PAPA Syndrome Expert Guide To Symptoms, Causes, And Treatment
Rare autoinflammatory disorder featuring pyogenic arthritis, pyoderma gangrenosum, and severe acne with joint destruction risks.
Author: Dr. Amanda Oakley, Dermatologist, Hamilton, New Zealand. Reviewed: Dr. Janelle J. Riddell, Dermatopathology Fellow, University of Minnesota. February 2025.
What is PAPA syndrome?
PAPA syndrome, an acronym for
pyogenic arthritis, pyoderma gangrenosum and acne
, is a rare genetic autoinflammatory disorder primarily affecting the joints and skin. Also known as PAPGA syndrome (pyogenic arthritis, pyoderma gangrenosum and acne), it features recurrent episodes of sterile, destructive arthritis starting in early childhood, followed by severe cutaneous manifestations around puberty.This autosomal dominant condition arises from mutations in the PSTPIP1 gene on chromosome 15q24-q25.1, leading to dysregulated innate immune responses, excessive interleukin-1β (IL-1β) production, and neutrophil-driven inflammation.

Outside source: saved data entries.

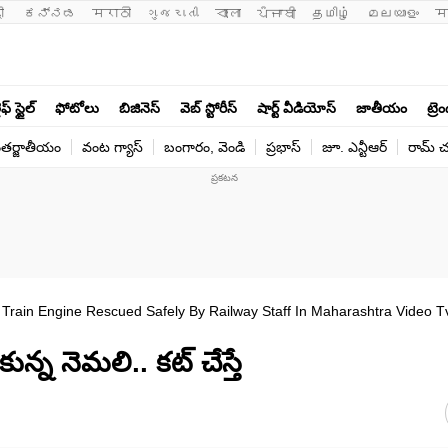
ी 
ಕನ್ನಡ
मराठी
ગુજરાતી
বাংলা
ਪੰਜਾਬੀ
தமிழ்
മലയാളം
म
ఫ్ స్టైల్
ఫోటోలు
బిజినెస్
వెబ్ స్టోరీస్
షార్ట్ వీడియోస్
జాతీయం
ట్రె
తర్జాతీయం
వంట గ్యాస్
బంగారం, వెండి
ప్రభాస్
జూ. ఎన్టీఆర్
రామ్ చ‌
Train Engine Rescued Safely By Railway Staff In Maharashtra Video T
ున్న నెమలి.. కట్ చేస్తే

Only about 34 cases have been documented worldwide across a handful of families, highlighting its extreme rarity.
Symptoms often flare after minor trauma (pathergy), with potential for joint destruction and permanent skin scarring if untreated. While self-limiting in some, aggressive management is essential to prevent morbidity.
Who gets PAPA syndrome (epidemiology)?
PAPA syndrome is exceptionally rare, with fewer than 50 reported cases globally, primarily from families in the USA, Italy, Netherlands, and New Zealand. It follows an autosomal dominant inheritance pattern, meaning a 50% chance of transmission from an affected parent, though de novo mutations occur.

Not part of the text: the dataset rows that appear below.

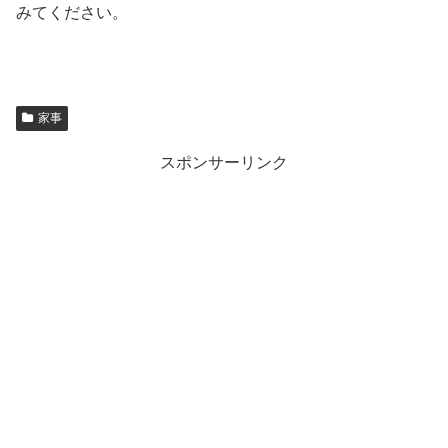
みてください。
家事
スポンサーリンク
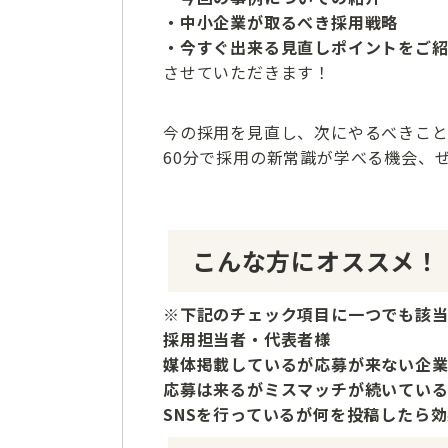
・中小企業が取るべき採用戦略
・今すぐ出来る見直しポイントをご
させていただきます！
今の採用を見直し、次にやるべきこと
60分で採用の新常識が学べる機会、
こんな方にオススメ！
※下記のチェック項目に一つでも該
採用担当者・代表者様
媒体掲載しているが応募が来ない企
応募は来るがミスマッチが続いてい
SNSを行っているが何を投稿したら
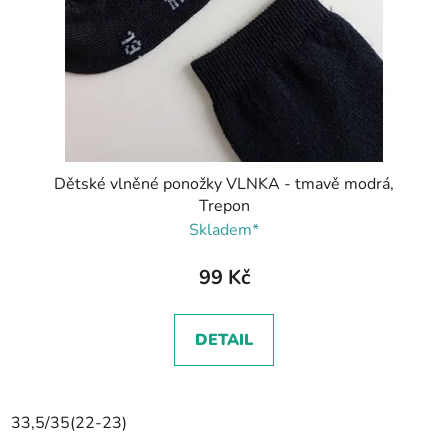
Dětské vlněné ponožky VLNKA - tmavě modrá,
Trepon
Skladem*
99 Kč
DETAIL
33,5/35(22-23)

- Affects both males and females equally.
- Onset of arthritis typically in the first decade of life (mean age ~3 years).
- Skin lesions predominate post-puberty.
- Variable expressivity: not all features manifest in every patient; pyoderma gangrenosum may be absent in some.

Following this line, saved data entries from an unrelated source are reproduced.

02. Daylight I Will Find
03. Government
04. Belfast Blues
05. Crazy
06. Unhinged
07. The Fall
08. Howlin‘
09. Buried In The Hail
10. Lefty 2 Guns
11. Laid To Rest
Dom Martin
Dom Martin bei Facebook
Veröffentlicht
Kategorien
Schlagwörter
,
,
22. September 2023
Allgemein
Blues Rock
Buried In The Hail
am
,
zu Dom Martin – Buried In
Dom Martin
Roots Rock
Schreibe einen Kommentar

Families exhibit incomplete penetrance and phenotypic variability, complicating diagnosis. Adult-onset cases are rarer but feature more skin involvement.
What causes PAPA syndrome?
PAPA syndrome results from heterozygous mutations in the
PSTPIP1
gene (proline-serine-threonine phosphatase-interacting protein 1), encoding a cytoskeletal regulator in hematopoietic cells. Mutant PSTPIP1 disrupts pyrin inflammasome function, causing overproduction of IL-1β and tumor necrosis factor-alpha (TNF-α), which drive neutrophilic inflammation.Key pathogenic mechanisms include:
- Inflammasome hyperactivity: PSTPIP1 mutations enhance ASC-caspase-1 interactions, amplifying IL-1β release.
- Neutrophil dysregulation: Leads to sterile pyogenic infiltrates in joints and skin.
- Pathergy response: Minor trauma triggers flares via heightened innate immunity.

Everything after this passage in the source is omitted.